Audio processing algorithm selection module 625 is configured to select, depending on the target index, at least one of processing algorithms 505, 713-716, 721, 722, 731, 741-743, 751, 752, 761-763, 771-776 to be applied on the audio signal by audio processing module 629. To this end, the target index determined by target index determination module 623 may be received by audio processing algorithm selection module 625. Further, the performance index associated with the different audio processing algorithms is available by audio processing algorithm selection module 625. Audio processing algorithm selection module 625 can thus be configured to compare the target index with the performance index associated with the different audio processing algorithms. For instance, as described above, the target index may be provided as a threshold, wherein an audio processing algorithm with a performance index exceeding the threshold may be selected and an audio processing algorithm with a performance index falling below the threshold may be rejected by audio processing algorithm selection module 625. In some examples, e.g., when multiple audio processing algorithms with a similar or identical processing goal would exceed the threshold, the audio processing algorithm closest to the threshold may be selected by audio processing algorithm selection module 625.

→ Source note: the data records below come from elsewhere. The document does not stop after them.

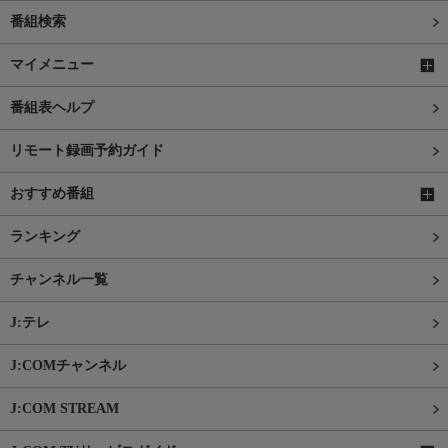
番組検索
マイメニュー
番組表ヘルプ
リモート録画予約ガイド
おすすめ番組
ランキング
チャンネル一覧
J:テレ
J:COMチャンネル
J:COM STREAM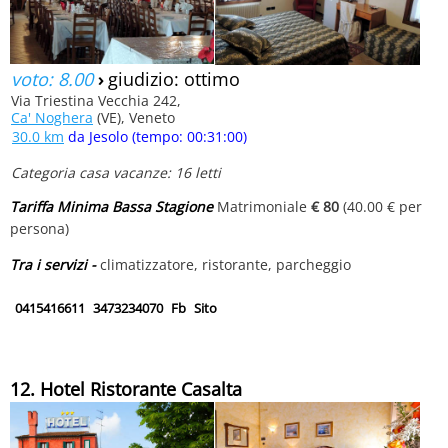
voto: 8.00
›
giudizio: ottimo
Via Triestina Vecchia 242,
Ca' Noghera
(VE), Veneto
30.0 km
da Jesolo (tempo: 00:31:00)
Categoria casa vacanze: 16 letti
Tariffa Minima Bassa Stagione
Matrimoniale
€ 80
(40.00 € per
persona)
Tra i servizi -
climatizzatore, ristorante, parcheggio
0415416611
3473234070
Fb
Sito
12. Hotel Ristorante Casalta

As illustrated, audio processing algorithm selection module 625 may also be configured to receive the audio signal provided by input transducer 602 after it has been converted into a digital signal by analog-to-digital converter 603, and/or the audio signal provided by audio signal receiver 604, after it has been decoded by decoder 605, and/or sensor data provided by sensor unit 618. The selection of one or more audio processing algorithms 505, 713-716, 721, 722, 731, 741-743, 751, 752, 761-763, 771-776 may then also be based on the audio signal and/or the sensor data. In some instances, the audio signal and/or the sensor data may be classified by classifier 617. At least one class attributed to the audio signal and/or sensor data by classifier 617 may then be received by audio processing algorithm selection module 625. The selection of one or more audio processing algorithms may then also be based on the class attributed to the audio signal and/or sensor data by classifier 617.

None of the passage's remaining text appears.